Samuel L. Jackson, as Abel Turner, in Lakeview Terrace.

A Neighborhood Trust Gone Wrong

When we first meet the Mattsons there are many things that set off Abel’s hostility, starting first when Abel incorrectly identifies Chris Mattson as the mover instead of the husband. Abel begins to stalk Chris like a predator. At their first meeting Abel catches Chris in his car, listening to hip-hop and smoking a cigarette. Abel blinds Chris with his flashlight and tells him to roll down his window; he then holds the flashlight to Chris’s head as if it’s a gun and tells him to hand over his wallet.
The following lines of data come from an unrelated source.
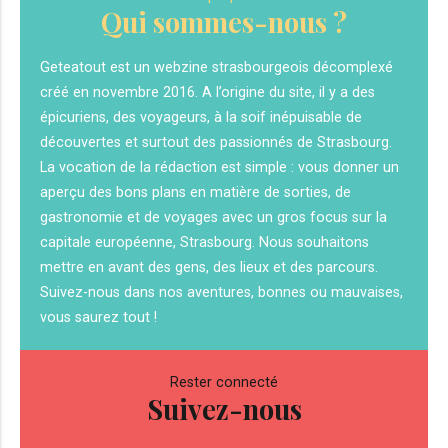
Qui sommes-nous ?
Geteatout est un webzine strasbourgeois décomplexé
créé en novembre 2016. A l’origine du site, il y a des
épicuriens, des voyageurs, à la soif inépuisable de
découvertes et surtout des passionnés de Strasbourg.
La vocation de la rédaction est simple : vous donner un
aperçu des bons plans en matière de sorties, de
gastronomie et de voyages avec un gros focus sur la
capitale européenne, Strasbourg. Nous souhaitons
mettre en avant des gens, des lieux et des parcours.
Suivez-nous dans nos aventures, bonnes ou mauvaises,
vous saurez tout !
Rester connecté
Suivez-nous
After that unsettling introduction, presumably a lesson to be wary of one’s surroundings, the pair engage in some small talk before Abel condescendingly tells Chris that he can listen to hip-hop all he wants but he will still wake up white tomorrow. You can almost feel Abel deciding then and there that Chris and his wife need to leave. Abel also becomes increasingly upset when he finds Chris’s discarded cigarette butts on his lawn.

We learn early on that Abel is a strict authoritarian with his children. In one telling scene Abel even criticizes his pre-teen son for his basketball jersey, forcing him to change from a Kobe Bryant jersey to a Shaquille O’Neal jersey. (Abel’s character would presumably have been critical both of Bryant’s interracial marriage and his sexual assault case of 2003). Abel also has a terrible relationship with his teenage daughter, and the two are increasingly antagonistic toward each other.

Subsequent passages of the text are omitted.